Now, having said that, what do we have on the other side? Well, the best objection is, why does God allow pain and suffering? And it's a legitimate question. It's an important question. It is a question as we say that often needs an emotional answer, not necessarily an intellectual response. But when you weigh it on the scale, the evidence for the Christian faith is overwhelming.

Dr. James Dobson: And, in fact, Lee, that's what brought you into the kingdom.

Lee Strobel: That's right. I was a-

Dr. James Dobson: You were an atheist, I said that in the beginning. Now, that just means you had closed the door to any possibility that Christ was who He says He was and is.

Lee Strobel: That's right. Yeah.

Dr. James Dobson: But how did you find Him? You've told that story before, it hasn't changed. Tell us how in the world you found this Lord?

Lee Strobel: Yeah. Well, my wife was agnostic. She was just spiritually confused and... We got married young, I was 20 she was 19. Because I was an atheist and had no moral framework, I lived a very drunken and narcissistic and self-absorbed and self-destructive profane life. And it got ugly. My daughter, Allison, when she was just a toddler, if she was alone in the living room playing with some toys or whatever, and she would hear me come home from work through the front door, her natural reaction was just to gather her toys and go in her room and shut the door. And what people saw was me winning awards for investigative reporting and writing books and doing media, and winning awards for journalism.
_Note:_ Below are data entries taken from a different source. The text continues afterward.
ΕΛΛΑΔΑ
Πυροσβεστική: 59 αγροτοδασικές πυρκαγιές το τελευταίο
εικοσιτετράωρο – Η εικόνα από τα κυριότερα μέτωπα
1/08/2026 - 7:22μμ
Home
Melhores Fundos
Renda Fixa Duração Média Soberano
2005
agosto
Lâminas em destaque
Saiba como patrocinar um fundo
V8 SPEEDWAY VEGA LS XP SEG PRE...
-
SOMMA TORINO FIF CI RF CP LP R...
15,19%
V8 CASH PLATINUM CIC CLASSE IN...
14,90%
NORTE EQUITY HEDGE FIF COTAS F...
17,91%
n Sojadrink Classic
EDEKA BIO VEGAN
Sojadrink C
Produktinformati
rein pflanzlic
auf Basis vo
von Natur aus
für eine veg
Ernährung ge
They didn't see the other side, which was me literally drunk in the snow in an alley on Saturday night.

So, I was successful, but I was also a narcissist and a drunk. So my wife is dealing with that, which was not easy for her to do. She meets a woman who was a Christian, who was a nurse, who was a neighbor. They became best friends. This woman shared Jesus with her. Leslie went to church with her, she checks it out. And one day she comes up to me in the kitchen. If you've seen the movie on our life, The Case for Christ movie, this is so well-portrayed. She said to me, "I made a big decision. I decided to become a follower of Jesus." And I thought divorce, I was going to walk out. This is the worst news I could possibly get. In fact, this is embarrassing. Yes, all of this is embarrassing. I had to mow the lawn and I went out, and she had planted this beautiful flower garden, and I mowed it all down that day just out of anger.
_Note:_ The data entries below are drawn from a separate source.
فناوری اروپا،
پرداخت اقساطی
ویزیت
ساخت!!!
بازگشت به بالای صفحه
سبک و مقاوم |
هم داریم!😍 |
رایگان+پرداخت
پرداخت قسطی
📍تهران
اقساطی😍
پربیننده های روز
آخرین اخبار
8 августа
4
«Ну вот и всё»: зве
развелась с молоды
So, I thought, if I could disprove the resurrection of Jesus, I could get her out of this cult. So I thought I can do this in a weekend because certainly dead people don't come back to life. Right? Well, I began investigating it using my journalism and legal education. And it took me two years. And after two years of looking for the evidence that Jesus not only claimed to be the son of God but backed it up by returning from the dead. I sat there, I reviewed the evidence on November the 8th of 1981. And I realized in light of the avalanche of evidence that points so powerfully toward the truth of Christianity, it would've required more faith for me to maintain my atheism than to become a Christian. And like the scales just tipped.
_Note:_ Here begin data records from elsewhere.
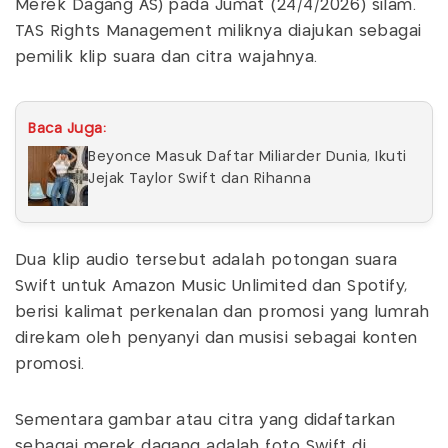
Merek Dagang AS) pada Jumat (24/4/2026) silam.
TAS Rights Management miliknya diajukan sebagai
pemilik klip suara dan citra wajahnya.
Baca Juga:
Beyonce Masuk Daftar Miliarder Dunia, Ikuti
Jejak Taylor Swift dan Rihanna
Dua klip audio tersebut adalah potongan suara
Swift untuk Amazon Music Unlimited dan Spotify,
berisi kalimat perkenalan dan promosi yang lumrah
direkam oleh penyanyi dan musisi sebagai konten
promosi.
Sementara gambar atau citra yang didaftarkan
sebagai merek dagang adalah foto Swift di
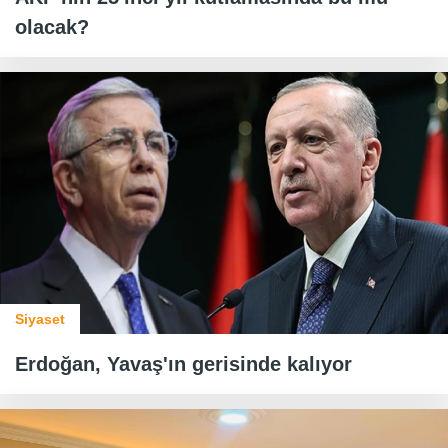
olacak?
Siyaset
Erdoğan, Yavaş'ın gerisinde kalıyor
Dr. James Dobson: Did anybody help you?

Lee Strobel: Along the way, sure. I mean, I was a journalist, so I would interview people, I would go to experts, I would study ancient history and archeology. So, I was kind of pursuing it as I would a major story for the Chicago Tribune. So I was able to accumulate all of this data historically, it's fascinating. Even Christians are not aware of the depth and the breadth of the evidence that Jesus really did return from the dead. This is not fairytale. It's not wishful thinking. It's not make-believe. It's not legend. It's not mythology. This is an actual historical event for which we have stunningly good evidence. And so what happened though was, I realized after I came... I reached my verdict in The Case for Christ, which is that Jesus is the unique son of God, based on the evidence I was convinced.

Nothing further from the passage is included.